→ Your assignment
Copy the lines below that contain "Barbara".

(Stored items)
= = = = =
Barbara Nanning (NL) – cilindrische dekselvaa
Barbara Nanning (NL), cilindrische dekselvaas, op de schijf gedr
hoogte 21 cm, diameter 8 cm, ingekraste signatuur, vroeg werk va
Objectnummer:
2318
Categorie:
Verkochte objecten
= = = = =
→ Task solution
Barbara Nanning (NL) – cilindrische dekselvaa
Barbara Nanning (NL), cilindrische dekselvaas, op de schijf gedr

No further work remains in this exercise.